Muove da qui l’appello a favore di un’informazione adeguata sull’intercambiabilità tra farmaci biosimilari e originatori che la SIGR porta oggi ai gastroenterologi e reumatologi, riuniti al VI Congresso nazionale di Gastroreumatologia in corso a Roma, in linea con quanto riportato in merito da AIFA – Agenzia Italiana del Farmaco.

“Senza entrare nel merito del potenziale immunogenico, è condivisibile che l’utilizzo del biosimilare, a parità di efficacia e sicurezza, sia etico per la responsabilità che ogni medico prescrittore ha nel garantire il più appropriato utilizzo delle risorse economiche del territorio. Ma questa considerazione, ovvia per la scelta del farmaco in chi inizia un trattamento del genere, diventa meno ovvia quando al paziente già in trattamento con il farmaco originatore venga sostituito il farmaco in corso con un suo biosimilare. E che questo, in un prossimo futuro, possa essere cambiato più volte non per motivi medici ma economici – prosegue il presidente Laganà – È necessario informare il paziente sul perché dell’intercambiabilità e sulla definizione del concetto di biosimilarità, ed è necessario che le informazioni siano adeguate e che ci sia tracciabilità della suddetta informazione. È infine auspicabile che il risparmio delle risorse economiche derivato dall’utilizzo dei biosimilari venga effettivamente reinvestito per aumentare il numero di pazienti da poter trattare”.

Come riferisce a sua volta il prof.

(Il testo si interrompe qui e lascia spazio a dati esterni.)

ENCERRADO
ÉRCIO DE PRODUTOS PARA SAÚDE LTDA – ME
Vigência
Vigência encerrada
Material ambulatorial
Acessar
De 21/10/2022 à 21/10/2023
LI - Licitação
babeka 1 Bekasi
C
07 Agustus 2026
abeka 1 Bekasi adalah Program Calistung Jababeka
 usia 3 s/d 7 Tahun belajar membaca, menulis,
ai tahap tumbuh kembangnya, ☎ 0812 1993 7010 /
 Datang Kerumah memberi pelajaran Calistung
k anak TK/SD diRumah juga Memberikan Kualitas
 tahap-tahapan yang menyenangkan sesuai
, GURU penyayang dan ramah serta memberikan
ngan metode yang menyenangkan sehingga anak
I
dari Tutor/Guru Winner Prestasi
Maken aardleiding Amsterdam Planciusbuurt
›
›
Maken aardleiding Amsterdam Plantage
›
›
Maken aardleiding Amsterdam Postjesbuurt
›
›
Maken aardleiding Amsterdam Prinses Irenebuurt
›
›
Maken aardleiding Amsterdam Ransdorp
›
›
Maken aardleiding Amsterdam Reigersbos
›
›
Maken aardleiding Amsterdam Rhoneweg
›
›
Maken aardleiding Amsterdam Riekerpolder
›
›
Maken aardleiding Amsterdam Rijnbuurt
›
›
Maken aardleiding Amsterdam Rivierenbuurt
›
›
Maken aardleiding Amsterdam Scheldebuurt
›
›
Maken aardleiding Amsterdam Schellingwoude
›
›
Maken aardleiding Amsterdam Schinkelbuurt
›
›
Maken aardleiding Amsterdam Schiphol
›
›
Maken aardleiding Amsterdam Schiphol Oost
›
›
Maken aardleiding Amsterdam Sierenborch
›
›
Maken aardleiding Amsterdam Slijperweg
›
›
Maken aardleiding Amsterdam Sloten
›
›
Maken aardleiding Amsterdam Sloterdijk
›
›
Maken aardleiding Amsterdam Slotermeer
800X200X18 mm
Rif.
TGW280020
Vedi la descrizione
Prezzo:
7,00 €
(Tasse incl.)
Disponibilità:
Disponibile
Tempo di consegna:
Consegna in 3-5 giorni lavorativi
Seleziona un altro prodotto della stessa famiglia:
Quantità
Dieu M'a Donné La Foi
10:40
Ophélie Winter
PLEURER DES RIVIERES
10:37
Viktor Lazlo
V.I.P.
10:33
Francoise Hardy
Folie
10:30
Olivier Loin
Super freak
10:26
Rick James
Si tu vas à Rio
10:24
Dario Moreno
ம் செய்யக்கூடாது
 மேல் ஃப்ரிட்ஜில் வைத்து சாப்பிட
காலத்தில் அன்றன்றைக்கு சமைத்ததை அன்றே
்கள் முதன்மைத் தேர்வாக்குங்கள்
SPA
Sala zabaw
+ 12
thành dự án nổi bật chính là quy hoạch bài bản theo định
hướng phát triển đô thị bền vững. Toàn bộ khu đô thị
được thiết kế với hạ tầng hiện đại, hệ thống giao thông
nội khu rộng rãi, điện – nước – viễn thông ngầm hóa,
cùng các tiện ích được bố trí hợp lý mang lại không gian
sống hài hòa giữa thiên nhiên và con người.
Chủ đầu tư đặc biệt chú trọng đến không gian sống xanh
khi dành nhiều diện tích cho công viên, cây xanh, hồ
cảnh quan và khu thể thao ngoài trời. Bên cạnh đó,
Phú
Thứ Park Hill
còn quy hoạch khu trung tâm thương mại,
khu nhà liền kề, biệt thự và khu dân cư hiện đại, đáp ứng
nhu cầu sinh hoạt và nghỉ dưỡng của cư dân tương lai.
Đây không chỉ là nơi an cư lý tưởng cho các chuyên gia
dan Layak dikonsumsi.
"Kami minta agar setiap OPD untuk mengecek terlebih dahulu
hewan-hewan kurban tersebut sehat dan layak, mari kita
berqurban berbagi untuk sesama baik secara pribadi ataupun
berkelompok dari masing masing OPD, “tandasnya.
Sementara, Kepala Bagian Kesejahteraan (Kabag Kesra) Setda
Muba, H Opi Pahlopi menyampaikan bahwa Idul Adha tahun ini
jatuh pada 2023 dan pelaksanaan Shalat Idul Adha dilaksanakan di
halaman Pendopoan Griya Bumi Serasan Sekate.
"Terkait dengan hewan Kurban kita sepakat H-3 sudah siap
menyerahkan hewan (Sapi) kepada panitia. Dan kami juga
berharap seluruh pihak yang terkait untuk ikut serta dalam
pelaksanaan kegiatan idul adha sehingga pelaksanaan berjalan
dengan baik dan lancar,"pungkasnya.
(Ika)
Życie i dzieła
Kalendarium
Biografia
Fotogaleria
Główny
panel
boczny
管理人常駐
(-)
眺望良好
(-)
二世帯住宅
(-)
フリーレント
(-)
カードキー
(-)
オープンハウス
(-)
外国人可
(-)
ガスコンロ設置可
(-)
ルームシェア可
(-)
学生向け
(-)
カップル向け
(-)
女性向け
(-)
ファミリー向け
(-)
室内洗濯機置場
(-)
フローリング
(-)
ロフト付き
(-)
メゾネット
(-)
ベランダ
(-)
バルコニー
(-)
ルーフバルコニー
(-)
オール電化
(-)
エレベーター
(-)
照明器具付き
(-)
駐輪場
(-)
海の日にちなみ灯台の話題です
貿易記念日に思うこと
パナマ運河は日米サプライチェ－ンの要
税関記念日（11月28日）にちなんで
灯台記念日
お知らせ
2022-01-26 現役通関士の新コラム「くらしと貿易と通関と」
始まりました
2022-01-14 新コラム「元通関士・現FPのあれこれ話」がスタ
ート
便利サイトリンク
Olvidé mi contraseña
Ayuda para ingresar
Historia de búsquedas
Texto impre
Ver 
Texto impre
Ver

Vincenzo Bruzzese, past president della SIGR, “un paziente che presenta segni clinici e radiografici di remissione completa della malattia, soprattutto se questa remissione è stabile da alcuni anni, può essere considerato per una iniziale riduzione della dose del farmaco biologico e per una eventuale successiva sospensione. Occorre in questa fase monitorare costantemente il paziente, per individuare possibili segni di ripresa di malattia, che in una percentuale variabile di pazienti purtroppo avviene. È dunque importante, affinché la spesa sanitaria sia sostenibile e si possa consentire la cura di più pazienti, che anche il medico faccia la sua parte, prescrivendo i farmaci biosimilari quando è possibile, e sospendendo il farmaco nei pazienti in remissione protratta”.